Please show all lines of the records that include "Oudkarspel".

* [RECORDS TO PROCESS]

[Start of Attachment]

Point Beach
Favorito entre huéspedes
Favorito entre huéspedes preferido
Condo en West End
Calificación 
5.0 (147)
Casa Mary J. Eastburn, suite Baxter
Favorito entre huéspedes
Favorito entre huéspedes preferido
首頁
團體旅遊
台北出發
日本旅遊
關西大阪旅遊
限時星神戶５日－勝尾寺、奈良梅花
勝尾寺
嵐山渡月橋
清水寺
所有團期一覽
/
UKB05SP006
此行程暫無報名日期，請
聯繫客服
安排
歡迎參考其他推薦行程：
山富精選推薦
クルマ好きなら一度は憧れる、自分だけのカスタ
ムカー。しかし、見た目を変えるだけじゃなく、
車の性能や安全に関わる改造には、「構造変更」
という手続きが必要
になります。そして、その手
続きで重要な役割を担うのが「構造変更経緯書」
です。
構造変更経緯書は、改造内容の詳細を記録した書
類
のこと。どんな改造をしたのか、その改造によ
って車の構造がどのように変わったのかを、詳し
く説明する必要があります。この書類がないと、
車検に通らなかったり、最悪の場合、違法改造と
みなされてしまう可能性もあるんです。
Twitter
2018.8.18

[End of Attachment]
[Start of Attachment]

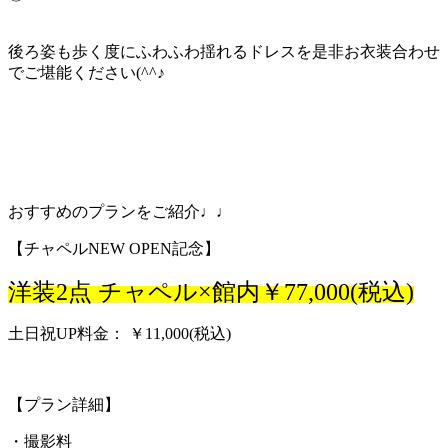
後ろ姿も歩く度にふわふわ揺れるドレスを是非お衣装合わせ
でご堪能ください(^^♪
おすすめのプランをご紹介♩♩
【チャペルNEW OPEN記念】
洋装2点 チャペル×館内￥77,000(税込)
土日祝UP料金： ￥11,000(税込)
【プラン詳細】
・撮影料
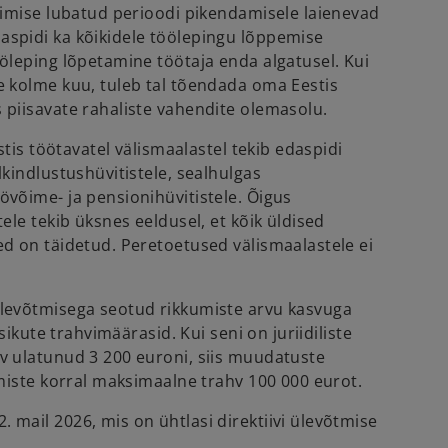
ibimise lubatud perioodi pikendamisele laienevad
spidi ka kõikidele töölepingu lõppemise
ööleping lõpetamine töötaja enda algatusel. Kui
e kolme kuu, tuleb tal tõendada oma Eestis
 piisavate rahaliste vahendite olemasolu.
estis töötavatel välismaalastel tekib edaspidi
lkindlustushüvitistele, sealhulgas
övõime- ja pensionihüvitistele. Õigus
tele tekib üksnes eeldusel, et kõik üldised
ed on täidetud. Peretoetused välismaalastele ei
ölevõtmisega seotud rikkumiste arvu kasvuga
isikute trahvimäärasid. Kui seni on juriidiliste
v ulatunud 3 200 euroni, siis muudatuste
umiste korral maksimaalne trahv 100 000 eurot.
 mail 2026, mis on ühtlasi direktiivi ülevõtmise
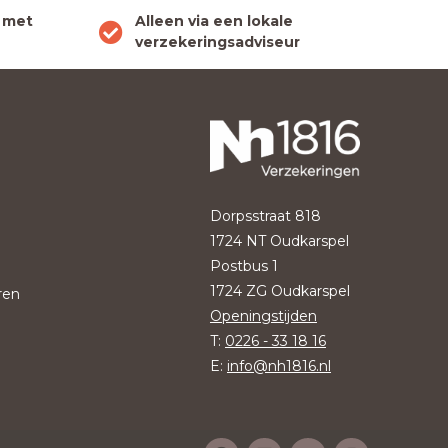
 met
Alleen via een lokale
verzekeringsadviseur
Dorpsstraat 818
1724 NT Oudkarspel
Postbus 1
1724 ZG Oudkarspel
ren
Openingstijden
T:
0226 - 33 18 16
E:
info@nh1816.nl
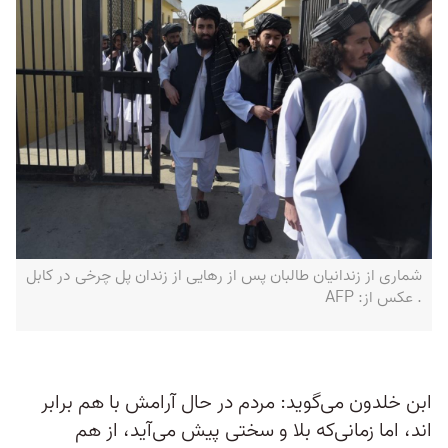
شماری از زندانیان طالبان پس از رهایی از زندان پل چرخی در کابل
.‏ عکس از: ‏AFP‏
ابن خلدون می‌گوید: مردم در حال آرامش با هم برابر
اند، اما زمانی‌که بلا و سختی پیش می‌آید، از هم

[End of Attachment]

* [SOLUTION]
1724 NT Oudkarspel
1724 ZG Oudkarspel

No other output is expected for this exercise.